New official figures from the Office for National statistics (ONS) shows that pensioners’ incomes increased by 2.5 times in real terms between 1977 and 2011, outstripping the performance of the wider economy.
The figures show that the average disposable income for a retired household was £17,700, over two and a half times more in real terms than in 1977. This compares to average disposable income for working households of £35,000.
In 1977, retired households received income of about one-third of working households, now it is almost exactly half the level that working households receive.
The ONS says that pensioners have enjoyed faster increases in income than working households over the last 30 years.
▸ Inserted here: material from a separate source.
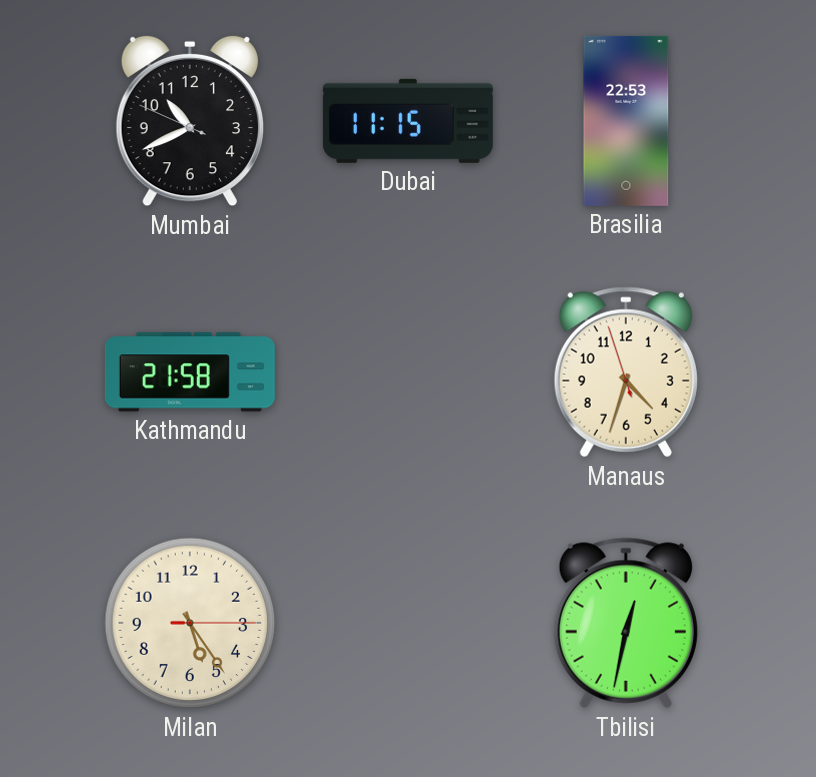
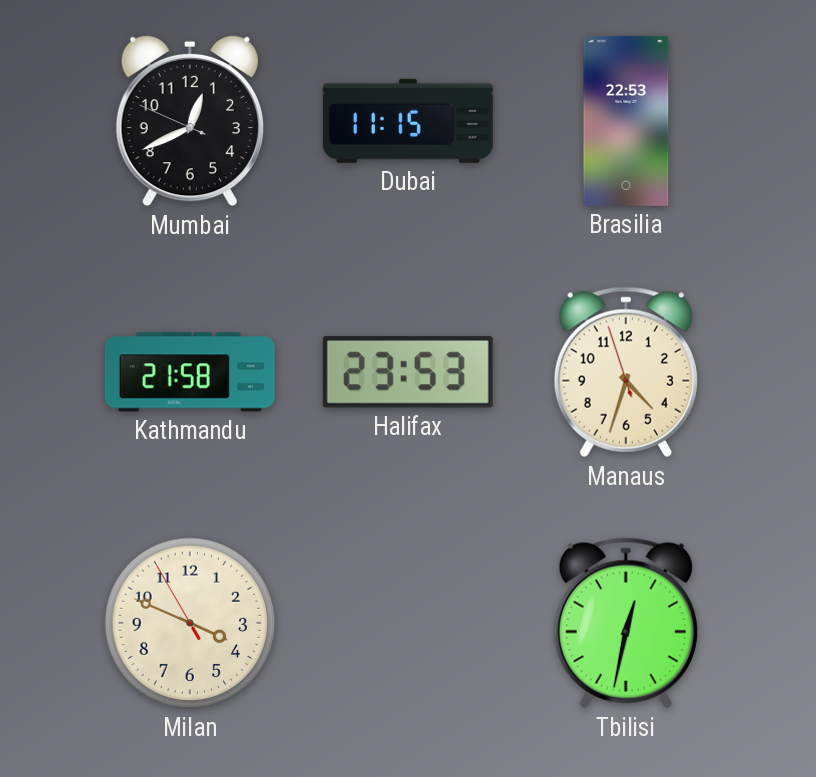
Mumbai: 10:40 -> 12:40
Halifax: none -> 23:53
Milan: 5:24 -> 3:48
Working households have seen their income double over the same period.
Income levels for pensioners grew every year in this 34-year period. Income for non-pensioner households tended to follow the performance of the overall economy, growing faster in times of economic growth, but dipping in real terms during periods of recession.
The ONS data shows that 20 per cent of retired households receive an annual income of more than £42,000 and that the gap is widening between pensioner “haves” and “have nots”.
The top 20 per cent of pensioner couples have an average income of £815 a week, compared to the bottom 20 per cent who receive an average of £221 a week. Single women also receive less than single men, £279 per week compared to £345.
The main cause in the rise in pensioner income levels comes from income received from private pensions. This has been supplemented by a rise in state pension income levels. However, since 1991, investment income has been a drag on the income received of pensioners.
The data puts a spotlight on the benefits from the economy and demographics that the baby boomer generation received that is now at retirement age.
They worked during periods of very high employment and saw almost uninterrupted growth in house prices and were able to take advantage of generous pension schemes, including final salary pension schemes that are not open to workers now.
People who have recently retired are better off than the generation before and likely to be a lot better off than future generations of retired people. However, with more generous pension schemes available to the baby boomer generation, perhaps there was more incentive to say. Hopefully, auto-enrolment will incentivize the next generation to save for retirement, especially as we are likely to live longer.
Ashley Seager, co-founder of the Intergenerational Foundation thinktank, said: "Today's young people are going to have to work much longer for a considerably smaller pension than their parents or grandparents. They will also face higher taxes over their lifetimes to pay for the generous pension promises that people now retired wrote to themselves and which are becoming completely unaffordable."
However, Ros Altmann, the director general of Saga, said the pensioners who have the highest retirement incomes are the ones who worked the longest.
She said: "Yes, there are pensioners who have done very well from our final salary pension system and have high incomes. But these are not the majority. If you read the figures carefully you will see that the pensioners with the highest incomes are those that have kept on working.
Tom McPhail, head of pensions research at Hargreaves Lansdown believes we have seen the peak of benefits available to pensioners who saved in a final-salary scheme.
He said: "The high-water mark of the British pension system was around the year 2000. The current generation of pensioners are enjoying the benefits of final salary schemes.
"But we are at the top of the hill and looking down. It will be a very different picture in 20 years' time."